ABOUT THIS TASK: Where a line of the data holds the word "content", copy that line.
[Start of Attachment]
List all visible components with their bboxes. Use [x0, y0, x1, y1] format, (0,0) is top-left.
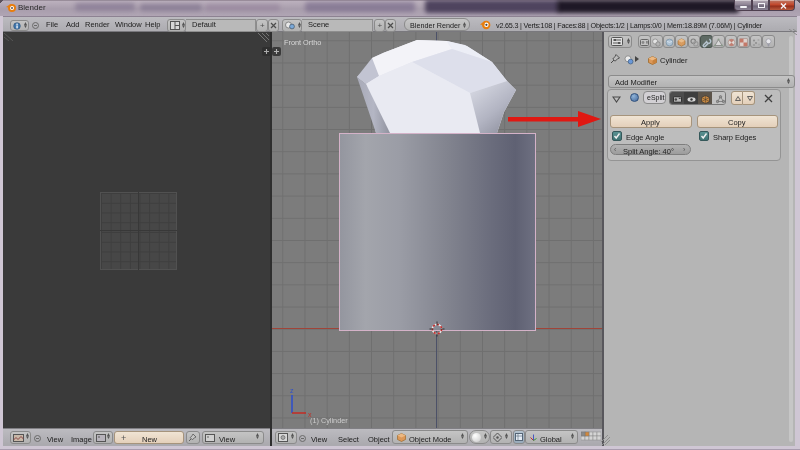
svg-text:z: z [290, 387, 294, 394]
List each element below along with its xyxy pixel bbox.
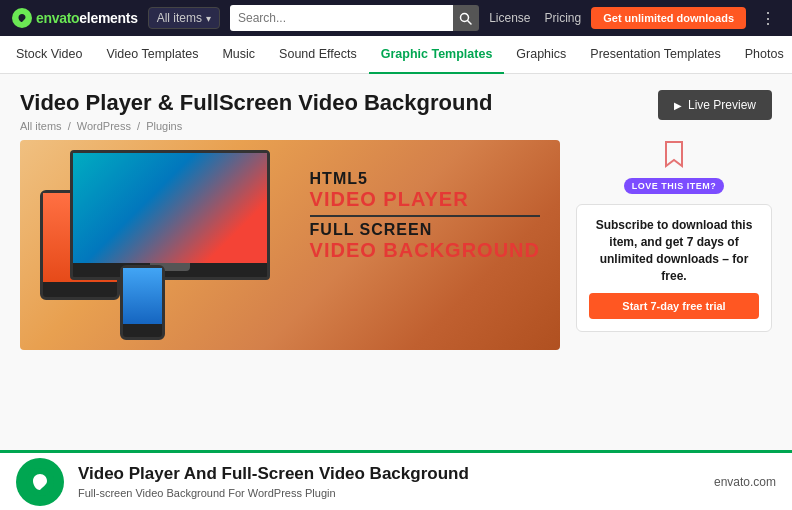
product-header: Video Player & FullScreen Video Backgrou… — [20, 90, 772, 132]
breadcrumb-all-items[interactable]: All items — [20, 120, 62, 132]
bookmark-icon[interactable] — [664, 140, 684, 168]
top-nav-links: License Pricing — [489, 11, 581, 25]
license-link[interactable]: License — [489, 11, 530, 25]
overlay-html5-text: HTML5 — [310, 170, 540, 188]
monitor-device — [70, 150, 270, 280]
nav-graphics[interactable]: Graphics — [504, 36, 578, 74]
search-button[interactable] — [453, 5, 480, 31]
svg-line-1 — [468, 20, 472, 24]
monitor-screen — [73, 153, 267, 262]
pricing-link[interactable]: Pricing — [545, 11, 582, 25]
product-text-overlay: HTML5 VIDEO PLAYER FULL SCREEN VIDEO BAC… — [310, 170, 540, 262]
phone-screen — [123, 268, 162, 323]
breadcrumb-wordpress[interactable]: WordPress — [77, 120, 131, 132]
bottom-domain: envato.com — [714, 475, 776, 489]
logo-icon — [12, 8, 32, 28]
bottom-info: Video Player And Full-Screen Video Backg… — [78, 464, 700, 498]
phone-device — [120, 265, 165, 340]
content-row: HTML5 VIDEO PLAYER FULL SCREEN VIDEO BAC… — [20, 140, 772, 450]
nav-sound-effects[interactable]: Sound Effects — [267, 36, 369, 74]
breadcrumb: All items / WordPress / Plugins — [20, 120, 492, 132]
nav-stock-video[interactable]: Stock Video — [16, 36, 94, 74]
nav-bar: Stock Video Video Templates Music Sound … — [0, 36, 792, 74]
all-items-dropdown[interactable]: All items — [148, 7, 220, 29]
logo[interactable]: envatoelements — [12, 8, 138, 28]
product-info: Video Player & FullScreen Video Backgrou… — [20, 90, 492, 132]
overlay-video-bg-text: VIDEO BACKGROUND — [310, 239, 540, 262]
product-image: HTML5 VIDEO PLAYER FULL SCREEN VIDEO BAC… — [20, 140, 560, 350]
bottom-logo — [16, 458, 64, 506]
overlay-divider — [310, 215, 540, 217]
bottom-subtitle: Full-screen Video Background For WordPre… — [78, 487, 700, 499]
product-title: Video Player & FullScreen Video Backgrou… — [20, 90, 492, 116]
more-menu-icon[interactable]: ⋮ — [756, 9, 780, 28]
sidebar-subscribe-box: Subscribe to download this item, and get… — [576, 204, 772, 331]
breadcrumb-plugins[interactable]: Plugins — [146, 120, 182, 132]
nav-presentation-templates[interactable]: Presentation Templates — [578, 36, 732, 74]
sidebar-header: LOVE THIS ITEM? — [576, 140, 772, 194]
sidebar: LOVE THIS ITEM? Subscribe to download th… — [576, 140, 772, 450]
overlay-fullscreen-text: FULL SCREEN — [310, 221, 540, 239]
logo-text: envatoelements — [36, 10, 138, 26]
product-image-inner: HTML5 VIDEO PLAYER FULL SCREEN VIDEO BAC… — [20, 140, 560, 350]
search-bar — [230, 5, 479, 31]
nav-video-templates[interactable]: Video Templates — [94, 36, 210, 74]
bottom-product-title: Video Player And Full-Screen Video Backg… — [78, 464, 700, 484]
overlay-video-player-text: VIDEO PLAYER — [310, 188, 540, 211]
love-badge: LOVE THIS ITEM? — [624, 178, 725, 194]
start-trial-button[interactable]: Start 7-day free trial — [589, 293, 759, 319]
monitor-screen-content — [73, 153, 267, 262]
live-preview-button[interactable]: Live Preview — [658, 90, 772, 120]
main-content: Video Player & FullScreen Video Backgrou… — [0, 74, 792, 450]
bottom-bar: Video Player And Full-Screen Video Backg… — [0, 450, 792, 510]
get-unlimited-button[interactable]: Get unlimited downloads — [591, 7, 746, 29]
top-bar: envatoelements All items License Pricing… — [0, 0, 792, 36]
search-input[interactable] — [230, 5, 453, 31]
nav-photos[interactable]: Photos — [733, 36, 792, 74]
nav-music[interactable]: Music — [210, 36, 267, 74]
nav-graphic-templates[interactable]: Graphic Templates — [369, 36, 505, 74]
sidebar-subscribe-title: Subscribe to download this item, and get… — [589, 217, 759, 284]
device-mockup — [40, 150, 310, 340]
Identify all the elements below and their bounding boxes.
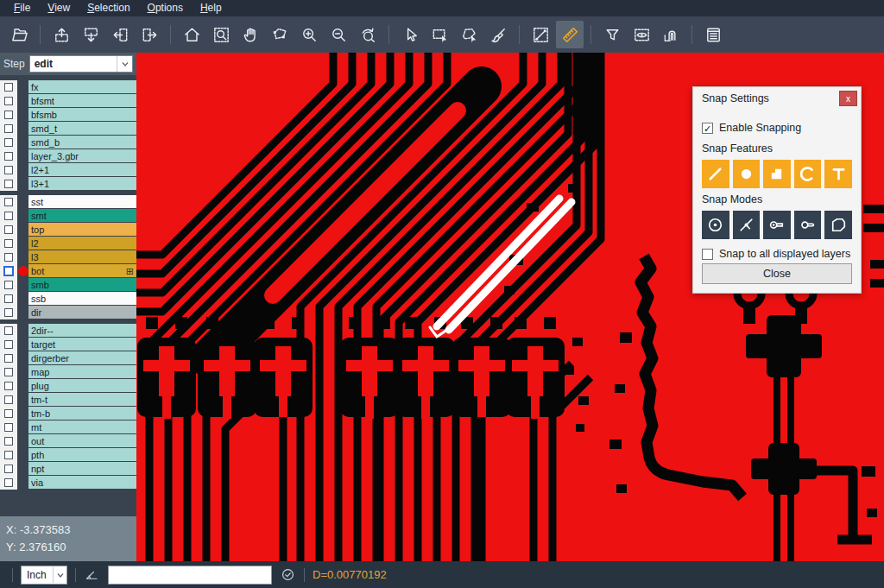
layer-visibility-cell[interactable] — [0, 462, 17, 476]
layer-row-pth[interactable]: pth — [0, 448, 136, 462]
zoom-out-button[interactable] — [325, 21, 352, 48]
layer-row-smd_b[interactable]: smd_b — [0, 136, 136, 149]
layer-checkbox-l2[interactable] — [4, 239, 13, 248]
layer-checkbox-map[interactable] — [4, 368, 13, 376]
layer-label-dir[interactable]: dir — [28, 306, 136, 319]
layer-row-map[interactable]: map — [0, 365, 136, 379]
layer-checkbox-bfsmb[interactable] — [4, 111, 13, 119]
layer-label-l2[interactable]: l2 — [28, 237, 136, 250]
layer-visibility-cell[interactable] — [0, 264, 17, 278]
mode-center-button[interactable] — [702, 211, 729, 239]
layer-label-npt[interactable]: npt — [28, 462, 136, 475]
layer-visibility-cell[interactable] — [0, 306, 17, 319]
layer-label-bot[interactable]: bot⊞ — [28, 264, 136, 277]
pan-hand-button[interactable] — [237, 21, 264, 48]
pan-down-button[interactable] — [77, 21, 104, 48]
enable-snapping-row[interactable]: ✓ Enable Snapping — [702, 122, 852, 134]
layer-visibility-cell[interactable] — [0, 365, 17, 379]
layer-label-tm-b[interactable]: tm-b — [28, 407, 136, 420]
zoom-reset-button[interactable] — [354, 21, 382, 48]
view-eye-button[interactable] — [628, 21, 655, 48]
layer-row-l2[interactable]: l2 — [0, 237, 136, 250]
layer-checkbox-bfsmt[interactable] — [4, 97, 13, 105]
layer-row-layer_3.gbr[interactable]: layer_3.gbr — [0, 149, 136, 163]
layer-label-out[interactable]: out — [28, 434, 136, 447]
layer-visibility-cell[interactable] — [0, 324, 17, 338]
layer-checkbox-dirgerber[interactable] — [4, 354, 13, 363]
layer-checkbox-tm-t[interactable] — [4, 395, 13, 404]
layer-checkbox-target[interactable] — [4, 340, 13, 349]
zoom-window-button[interactable] — [207, 21, 235, 48]
layer-row-l2+1[interactable]: l2+1 — [0, 163, 136, 177]
layer-checkbox-out[interactable] — [4, 437, 13, 446]
layer-visibility-cell[interactable] — [0, 223, 17, 237]
layer-visibility-cell[interactable] — [0, 420, 17, 434]
layer-row-tm-t[interactable]: tm-t — [0, 393, 136, 407]
check-circle-icon[interactable] — [280, 566, 296, 583]
report-form-button[interactable] — [699, 21, 727, 48]
zoom-polygon-button[interactable] — [266, 21, 294, 48]
layer-checkbox-npt[interactable] — [4, 465, 13, 473]
layer-label-map[interactable]: map — [28, 365, 136, 378]
measure-input[interactable] — [108, 566, 272, 585]
home-view-button[interactable] — [178, 21, 205, 48]
layer-visibility-cell[interactable] — [0, 136, 17, 149]
snap-surface-button[interactable] — [763, 160, 791, 188]
layer-checkbox-smd_t[interactable] — [4, 124, 13, 133]
layer-row-bot[interactable]: bot⊞ — [0, 264, 136, 278]
layer-checkbox-ssb[interactable] — [4, 294, 13, 303]
layer-row-smb[interactable]: smb — [0, 278, 136, 292]
layer-visibility-cell[interactable] — [0, 278, 17, 292]
layer-label-pth[interactable]: pth — [28, 448, 136, 461]
layer-label-fx[interactable]: fx — [28, 80, 136, 93]
layer-label-layer_3.gbr[interactable]: layer_3.gbr — [28, 149, 136, 162]
layer-label-2dir--[interactable]: 2dir-- — [28, 324, 136, 337]
layer-visibility-cell[interactable] — [0, 149, 17, 163]
layer-checkbox-dir[interactable] — [4, 308, 13, 317]
layer-label-target[interactable]: target — [28, 338, 136, 351]
select-polygon-button[interactable] — [455, 21, 483, 48]
layer-checkbox-fx[interactable] — [4, 83, 13, 92]
layer-visibility-cell[interactable] — [0, 407, 17, 420]
layer-label-smd_b[interactable]: smd_b — [28, 136, 136, 149]
layer-label-mt[interactable]: mt — [28, 420, 136, 433]
layer-row-fx[interactable]: fx — [0, 80, 136, 94]
snap-dialog-close-button[interactable]: Close — [702, 263, 852, 284]
layer-checkbox-bot[interactable] — [4, 267, 13, 275]
layer-visibility-cell[interactable] — [0, 379, 17, 393]
snap-all-layers-checkbox[interactable] — [702, 249, 713, 260]
layer-checkbox-via[interactable] — [4, 478, 13, 487]
measure-line-button[interactable] — [527, 21, 554, 48]
measure-ruler-button[interactable] — [556, 21, 584, 48]
layer-checkbox-top[interactable] — [4, 225, 13, 234]
select-brush-button[interactable] — [484, 21, 512, 48]
pcb-canvas[interactable]: Snap Settings x ✓ Enable Snapping Snap F… — [136, 53, 884, 561]
snap-dialog-titlebar[interactable]: Snap Settings x — [693, 87, 861, 110]
layer-checkbox-l3[interactable] — [4, 253, 13, 262]
snap-all-layers-row[interactable]: Snap to all displayed layers — [702, 248, 852, 260]
layer-checkbox-sst[interactable] — [4, 198, 13, 206]
step-select[interactable]: edit — [29, 55, 133, 73]
mode-nearest-button[interactable] — [733, 211, 761, 239]
layer-visibility-cell[interactable] — [0, 108, 17, 122]
menu-file[interactable]: File — [5, 0, 39, 16]
layer-visibility-cell[interactable] — [0, 195, 17, 209]
layer-label-bfsmt[interactable]: bfsmt — [28, 94, 136, 107]
snap-pad-button[interactable] — [733, 160, 761, 188]
mode-pad-slot-hole-button[interactable] — [763, 211, 791, 239]
layer-checkbox-tm-b[interactable] — [4, 409, 13, 418]
mode-pad-slot-button[interactable] — [794, 211, 822, 239]
layer-visibility-cell[interactable] — [0, 94, 17, 108]
layer-label-via[interactable]: via — [28, 476, 136, 489]
layer-label-plug[interactable]: plug — [28, 379, 136, 392]
enable-snapping-checkbox[interactable]: ✓ — [702, 123, 713, 134]
layer-row-2dir--[interactable]: 2dir-- — [0, 324, 136, 338]
layer-row-dir[interactable]: dir — [0, 306, 136, 319]
layer-checkbox-smt[interactable] — [4, 212, 13, 220]
layer-row-top[interactable]: top — [0, 223, 136, 237]
layer-visibility-cell[interactable] — [0, 237, 17, 250]
layer-row-npt[interactable]: npt — [0, 462, 136, 476]
layer-label-top[interactable]: top — [28, 223, 136, 236]
layer-checkbox-mt[interactable] — [4, 423, 13, 432]
layer-label-smd_t[interactable]: smd_t — [28, 122, 136, 135]
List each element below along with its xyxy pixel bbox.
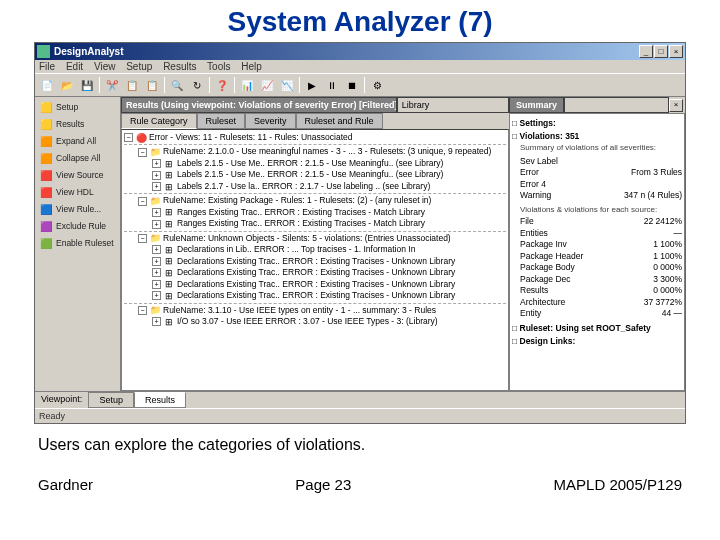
sidebar-item-icon: 🟪	[39, 219, 53, 233]
expand-box-icon[interactable]: +	[152, 280, 161, 289]
toolbar-button[interactable]: ⏸	[323, 76, 341, 94]
summary-row: Package Inv1 100%	[520, 239, 682, 250]
sidebar-item[interactable]: 🟨Setup	[37, 99, 118, 115]
toolbar-button[interactable]: ↻	[188, 76, 206, 94]
summary-row: ErrorFrom 3 Rules	[520, 167, 682, 178]
expand-box-icon[interactable]: +	[152, 317, 161, 326]
expand-box-icon[interactable]: +	[152, 159, 161, 168]
expand-box-icon[interactable]: −	[124, 133, 133, 142]
toolbar-button[interactable]: ❓	[213, 76, 231, 94]
sub-tab[interactable]: Rule Category	[121, 113, 197, 129]
sidebar-item[interactable]: 🟨Results	[37, 116, 118, 132]
toolbar-button[interactable]: 📂	[58, 76, 76, 94]
tree-row[interactable]: +⊞Labels 2.1.5 - Use Me.. ERROR : 2.1.5 …	[124, 158, 506, 169]
toolbar-button[interactable]: 📋	[123, 76, 141, 94]
sub-tab[interactable]: Ruleset and Rule	[296, 113, 383, 129]
expand-box-icon[interactable]: −	[138, 306, 147, 315]
maximize-button[interactable]: □	[654, 45, 668, 58]
menu-item[interactable]: Tools	[207, 61, 230, 72]
toolbar-button[interactable]: 💾	[78, 76, 96, 94]
toolbar-button[interactable]: ✂️	[103, 76, 121, 94]
tree-row[interactable]: +⊞I/O so 3.07 - Use IEEE ERROR : 3.07 - …	[124, 316, 506, 327]
sidebar-item[interactable]: 🟥View Source	[37, 167, 118, 183]
tree-row[interactable]: −📁RuleName: 2.1.0.0 - Use meaningful nam…	[124, 146, 506, 157]
sidebar-item[interactable]: 🟧Expand All	[37, 133, 118, 149]
tree-row[interactable]: −📁RuleName: Existing Package - Rules: 1 …	[124, 195, 506, 206]
tree-row[interactable]: −📁RuleName: Unknown Objects - Silents: 5…	[124, 233, 506, 244]
expand-box-icon[interactable]: +	[152, 257, 161, 266]
bottom-tab[interactable]: Setup	[88, 392, 134, 408]
sidebar-item[interactable]: 🟦View Rule...	[37, 201, 118, 217]
toolbar-button[interactable]: ▶	[303, 76, 321, 94]
footer-center: Page 23	[295, 476, 351, 493]
sidebar-item-icon: 🟧	[39, 134, 53, 148]
toolbar-button[interactable]: 📄	[38, 76, 56, 94]
menu-item[interactable]: Help	[241, 61, 262, 72]
menu-item[interactable]: Edit	[66, 61, 83, 72]
tree-row[interactable]: +⊞Declarations Existing Trac.. ERROR : E…	[124, 256, 506, 267]
toolbar-button[interactable]: ⏹	[343, 76, 361, 94]
expand-box-icon[interactable]: +	[152, 291, 161, 300]
expand-box-icon[interactable]: +	[152, 171, 161, 180]
summary-body: □ Settings: □ Violations: 351 Summary of…	[509, 113, 685, 391]
expand-box-icon[interactable]: +	[152, 220, 161, 229]
tree-row[interactable]: +⊞Declarations Existing Trac.. ERROR : E…	[124, 290, 506, 301]
tree-node-icon: ⊞	[163, 181, 175, 192]
tree-row[interactable]: +⊞Declarations in Lib.. ERROR : ... Top …	[124, 244, 506, 255]
tree-node-icon: ⊞	[163, 279, 175, 290]
results-tab[interactable]: Results (Using viewpoint: Violations of …	[121, 97, 397, 113]
sub-tabs: Rule Category Ruleset Severity Ruleset a…	[121, 113, 509, 129]
toolbar-button[interactable]: 📊	[238, 76, 256, 94]
toolbar-button[interactable]: 🔍	[168, 76, 186, 94]
sidebar-item[interactable]: 🟪Exclude Rule	[37, 218, 118, 234]
bottom-tab[interactable]: Results	[134, 392, 186, 408]
tree-row[interactable]: −🔴Error - Views: 11 - Rulesets: 11 - Rul…	[124, 132, 506, 143]
tree-row[interactable]: +⊞Ranges Existing Trac.. ERROR : Existin…	[124, 207, 506, 218]
expand-box-icon[interactable]: −	[138, 197, 147, 206]
sidebar-item[interactable]: 🟩Enable Ruleset	[37, 235, 118, 251]
minimize-button[interactable]: _	[639, 45, 653, 58]
results-tree[interactable]: −🔴Error - Views: 11 - Rulesets: 11 - Rul…	[121, 129, 509, 391]
expand-box-icon[interactable]: +	[152, 182, 161, 191]
tree-node-label: Declarations Existing Trac.. ERROR : Exi…	[177, 290, 455, 301]
links-header: □ Design Links:	[512, 336, 682, 347]
toolbar-button[interactable]: 📉	[278, 76, 296, 94]
sidebar: 🟨Setup🟨Results🟧Expand All🟧Collapse All🟥V…	[35, 97, 121, 391]
menu-item[interactable]: Results	[163, 61, 196, 72]
menu-item[interactable]: View	[94, 61, 116, 72]
summary-tab[interactable]: Summary	[509, 97, 564, 113]
expand-box-icon[interactable]: +	[152, 208, 161, 217]
toolbar-button[interactable]: ⚙	[368, 76, 386, 94]
close-button[interactable]: ×	[669, 45, 683, 58]
menu-item[interactable]: File	[39, 61, 55, 72]
tree-row[interactable]: +⊞Declarations Existing Trac.. ERROR : E…	[124, 279, 506, 290]
tree-row[interactable]: +⊞Ranges Existing Trac.. ERROR : Existin…	[124, 218, 506, 229]
toolbar-button[interactable]: 📋	[143, 76, 161, 94]
tree-node-icon: ⊞	[163, 158, 175, 169]
sub-tab[interactable]: Severity	[245, 113, 296, 129]
expand-box-icon[interactable]: +	[152, 268, 161, 277]
expand-box-icon[interactable]: −	[138, 148, 147, 157]
menu-item[interactable]: Setup	[126, 61, 152, 72]
center-panel: Results (Using viewpoint: Violations of …	[121, 97, 509, 391]
expand-box-icon[interactable]: −	[138, 234, 147, 243]
sidebar-item[interactable]: 🟧Collapse All	[37, 150, 118, 166]
summary-row: Warning347 n (4 Rules)	[520, 190, 682, 201]
sub-tab[interactable]: Ruleset	[197, 113, 246, 129]
toolbar-button[interactable]: 📈	[258, 76, 276, 94]
tree-node-label: I/O so 3.07 - Use IEEE ERROR : 3.07 - Us…	[177, 316, 438, 327]
summary-row: Sev Label	[520, 156, 682, 167]
tree-node-label: Ranges Existing Trac.. ERROR : Existing …	[177, 207, 425, 218]
tree-row[interactable]: +⊞Labels 2.1.7 - Use la.. ERROR : 2.1.7 …	[124, 181, 506, 192]
tree-row[interactable]: +⊞Labels 2.1.5 - Use Me.. ERROR : 2.1.5 …	[124, 169, 506, 180]
expand-box-icon[interactable]: +	[152, 245, 161, 254]
tree-row[interactable]: −📁RuleName: 3.1.10 - Use IEEE types on e…	[124, 305, 506, 316]
tree-node-label: RuleName: Unknown Objects - Silents: 5 -…	[163, 233, 451, 244]
tree-node-label: Declarations Existing Trac.. ERROR : Exi…	[177, 267, 455, 278]
library-tab[interactable]: Library	[397, 97, 509, 113]
app-window: DesignAnalyst _ □ × File Edit View Setup…	[34, 42, 686, 424]
tree-row[interactable]: +⊞Declarations Existing Trac.. ERROR : E…	[124, 267, 506, 278]
sidebar-item-label: Exclude Rule	[56, 221, 106, 231]
panel-close-icon[interactable]: ×	[669, 99, 683, 112]
sidebar-item[interactable]: 🟥View HDL	[37, 184, 118, 200]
[End of Attachment]
SOLUTION BELOW:
content-row: HTML5 VIDEO PLAYER FULL SCREEN VIDEO BAC… — [20, 140, 772, 450]
monitor-screen-content — [73, 153, 267, 262]
main-content: Video Player & FullScreen Video Backgrou… — [0, 74, 792, 450]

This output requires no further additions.